Leur fondateur, Rolf de Maré, né à Stockholm le 9 mai 1888, émanait d’un milieu fortuné ; car il était le fils du diplomate Henrik de Maré et de la sculptrice Ellen Roosval von Hallwyl, propriétaires d’une importante collection d’art primitif. En 1912, Rolf se lie d’amitié avec Nils von Dardel, peintre post-impressionniste, peu communicatif mais imaginatif et talentueux, alors qu’il est un enthousiaste disposant d’une fortune. En 1918, par l’entremise de l’artiste, il rencontre Jean Börlin, danseur en rupture avec l’Opéra Royal de Suède et en devient aussitôt le protecteur et l’amant. En 1920, tous deux se rendent à Paris ; et au Théâtre des Champs-Elysées, ils fondent une compagnie, les Ballets Suédois, dont Jean devient le chorégraphe et le premier danseur. Plus tard, Mikhail Fokin, l’ex-étoile des Ballets Russes, dira qu’il était celui qui lui ressemblait le plus. Comme Serge de Diaghilev, Rolf de Maré veut collaborer avec quelques-uns des artistes les plus intéressants de l’avant-garde afin de constituer une vitrine de la création contemporaine. Ainsi, en l’espace de quatre ans, seront produits vingt-quatre ouvrages chorégraphiés par Jean Börlin avec une fraîcheur et une spontanéité qui pallient le manque d’invention. 

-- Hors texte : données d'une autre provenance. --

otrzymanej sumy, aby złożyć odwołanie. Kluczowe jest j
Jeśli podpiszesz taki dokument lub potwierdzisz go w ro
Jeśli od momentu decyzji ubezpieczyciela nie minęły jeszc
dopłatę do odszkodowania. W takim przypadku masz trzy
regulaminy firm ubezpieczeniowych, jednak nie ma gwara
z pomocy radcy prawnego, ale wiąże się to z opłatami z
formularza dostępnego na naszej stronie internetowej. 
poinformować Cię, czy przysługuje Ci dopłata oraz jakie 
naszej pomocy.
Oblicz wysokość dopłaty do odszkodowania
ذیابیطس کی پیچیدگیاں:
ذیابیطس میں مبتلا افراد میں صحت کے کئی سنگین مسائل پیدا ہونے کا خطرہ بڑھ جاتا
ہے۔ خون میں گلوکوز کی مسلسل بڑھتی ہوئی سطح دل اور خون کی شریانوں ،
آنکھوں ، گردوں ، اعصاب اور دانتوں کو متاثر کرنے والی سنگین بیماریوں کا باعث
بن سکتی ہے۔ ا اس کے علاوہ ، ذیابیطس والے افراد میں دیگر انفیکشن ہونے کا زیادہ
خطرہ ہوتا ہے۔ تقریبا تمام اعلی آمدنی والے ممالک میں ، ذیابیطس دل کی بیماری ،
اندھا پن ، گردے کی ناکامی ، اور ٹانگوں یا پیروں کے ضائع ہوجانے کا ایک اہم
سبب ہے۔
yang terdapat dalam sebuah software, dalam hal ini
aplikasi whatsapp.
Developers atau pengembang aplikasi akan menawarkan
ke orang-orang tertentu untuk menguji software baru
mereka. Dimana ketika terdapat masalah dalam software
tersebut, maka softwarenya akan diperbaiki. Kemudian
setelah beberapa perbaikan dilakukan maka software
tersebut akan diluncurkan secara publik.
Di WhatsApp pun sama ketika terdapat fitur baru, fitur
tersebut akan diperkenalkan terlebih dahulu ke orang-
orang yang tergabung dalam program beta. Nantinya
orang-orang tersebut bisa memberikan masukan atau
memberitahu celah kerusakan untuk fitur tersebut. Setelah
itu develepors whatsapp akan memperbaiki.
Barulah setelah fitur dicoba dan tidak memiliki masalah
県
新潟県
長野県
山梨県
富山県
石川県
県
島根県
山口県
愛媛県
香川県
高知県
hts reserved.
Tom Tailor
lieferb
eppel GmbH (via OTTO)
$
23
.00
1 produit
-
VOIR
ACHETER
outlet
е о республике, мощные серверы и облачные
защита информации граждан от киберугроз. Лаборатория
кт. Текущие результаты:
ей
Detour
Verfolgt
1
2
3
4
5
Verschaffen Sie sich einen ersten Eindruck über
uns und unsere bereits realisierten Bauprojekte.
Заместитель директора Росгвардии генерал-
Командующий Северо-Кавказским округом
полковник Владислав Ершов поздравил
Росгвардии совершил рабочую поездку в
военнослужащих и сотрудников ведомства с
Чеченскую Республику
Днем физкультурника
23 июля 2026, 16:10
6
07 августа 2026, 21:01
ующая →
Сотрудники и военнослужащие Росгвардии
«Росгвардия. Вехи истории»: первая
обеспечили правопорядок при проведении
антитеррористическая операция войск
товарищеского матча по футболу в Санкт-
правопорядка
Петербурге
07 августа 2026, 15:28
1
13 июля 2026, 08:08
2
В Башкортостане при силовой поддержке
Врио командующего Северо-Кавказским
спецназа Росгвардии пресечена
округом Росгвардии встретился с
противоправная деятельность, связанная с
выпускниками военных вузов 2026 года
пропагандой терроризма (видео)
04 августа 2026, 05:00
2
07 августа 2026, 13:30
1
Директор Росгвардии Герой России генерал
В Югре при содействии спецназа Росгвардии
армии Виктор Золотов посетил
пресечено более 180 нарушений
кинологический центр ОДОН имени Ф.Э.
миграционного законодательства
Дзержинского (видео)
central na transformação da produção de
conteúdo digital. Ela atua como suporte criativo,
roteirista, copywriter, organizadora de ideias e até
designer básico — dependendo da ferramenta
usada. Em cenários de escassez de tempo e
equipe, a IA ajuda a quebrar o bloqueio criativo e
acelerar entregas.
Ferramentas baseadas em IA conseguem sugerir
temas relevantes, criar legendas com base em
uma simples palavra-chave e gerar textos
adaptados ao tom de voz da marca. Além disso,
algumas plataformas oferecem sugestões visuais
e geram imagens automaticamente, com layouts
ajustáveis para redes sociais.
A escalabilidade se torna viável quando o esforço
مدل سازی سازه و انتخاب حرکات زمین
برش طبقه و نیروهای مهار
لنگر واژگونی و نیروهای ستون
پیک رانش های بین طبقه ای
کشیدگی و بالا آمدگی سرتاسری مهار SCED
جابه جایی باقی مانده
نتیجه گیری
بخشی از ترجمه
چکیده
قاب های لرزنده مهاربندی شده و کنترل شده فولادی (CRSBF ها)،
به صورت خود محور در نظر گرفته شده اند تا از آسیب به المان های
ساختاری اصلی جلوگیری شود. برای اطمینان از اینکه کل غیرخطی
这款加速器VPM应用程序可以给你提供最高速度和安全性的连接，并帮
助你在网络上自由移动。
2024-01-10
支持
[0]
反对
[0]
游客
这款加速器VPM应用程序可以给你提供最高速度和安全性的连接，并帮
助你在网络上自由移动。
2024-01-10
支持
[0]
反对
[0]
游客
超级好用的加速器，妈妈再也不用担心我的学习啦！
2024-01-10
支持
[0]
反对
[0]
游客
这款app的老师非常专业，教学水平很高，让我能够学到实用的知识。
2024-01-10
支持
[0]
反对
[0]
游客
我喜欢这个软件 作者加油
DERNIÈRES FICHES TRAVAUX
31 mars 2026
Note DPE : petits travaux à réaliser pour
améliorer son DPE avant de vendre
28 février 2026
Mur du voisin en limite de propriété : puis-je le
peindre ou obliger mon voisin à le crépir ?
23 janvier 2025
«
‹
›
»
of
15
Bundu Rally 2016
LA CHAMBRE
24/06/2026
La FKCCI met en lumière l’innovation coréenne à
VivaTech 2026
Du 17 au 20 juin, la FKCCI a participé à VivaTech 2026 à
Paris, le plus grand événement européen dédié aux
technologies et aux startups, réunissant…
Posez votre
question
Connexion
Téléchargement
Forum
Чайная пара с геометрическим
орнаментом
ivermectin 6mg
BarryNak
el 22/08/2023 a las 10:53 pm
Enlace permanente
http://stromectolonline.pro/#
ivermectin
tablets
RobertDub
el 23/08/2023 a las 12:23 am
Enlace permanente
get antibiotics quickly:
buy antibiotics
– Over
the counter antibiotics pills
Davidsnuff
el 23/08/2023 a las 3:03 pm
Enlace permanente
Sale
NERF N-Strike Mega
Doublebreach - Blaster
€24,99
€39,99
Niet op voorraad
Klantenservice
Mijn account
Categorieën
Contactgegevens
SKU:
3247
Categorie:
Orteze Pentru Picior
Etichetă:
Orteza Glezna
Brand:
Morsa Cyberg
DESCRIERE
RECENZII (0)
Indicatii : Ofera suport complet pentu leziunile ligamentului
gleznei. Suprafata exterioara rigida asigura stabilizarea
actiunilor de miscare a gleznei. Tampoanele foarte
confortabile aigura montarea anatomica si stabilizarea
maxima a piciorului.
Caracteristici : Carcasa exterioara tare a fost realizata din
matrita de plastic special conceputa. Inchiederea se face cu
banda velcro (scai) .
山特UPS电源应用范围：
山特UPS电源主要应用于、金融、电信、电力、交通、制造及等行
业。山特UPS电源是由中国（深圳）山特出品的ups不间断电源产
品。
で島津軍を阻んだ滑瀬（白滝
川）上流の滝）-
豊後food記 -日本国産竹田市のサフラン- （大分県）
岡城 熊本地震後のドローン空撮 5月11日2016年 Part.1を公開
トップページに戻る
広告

L’aventure commence le 25 mars 1920 avec Sculpture nègre comportant une musique de Francis Poulenc et des costumes de Paul Colin. Sept mois plus tard, l’affiche du 25 octobre est impressionnante : Jeux de Claude Debussy, scénographie de Pierre Bonnard / Iberia d’Isaac Albeniz orchestré par Désiré-Emile Inghelbrecht, décors et costumes de Théophile Alexandre Steinlen et Nuit de Saint-Jean de Hugo Alfven, décors et costumes de Nils von Dardel. Puis entre novembre 1920 et février 1921, se succèdent Maison de fous, Le Tombeau de Couperin, Derviches, El Greco, Les Vierges folles et La Boîte à joujoux.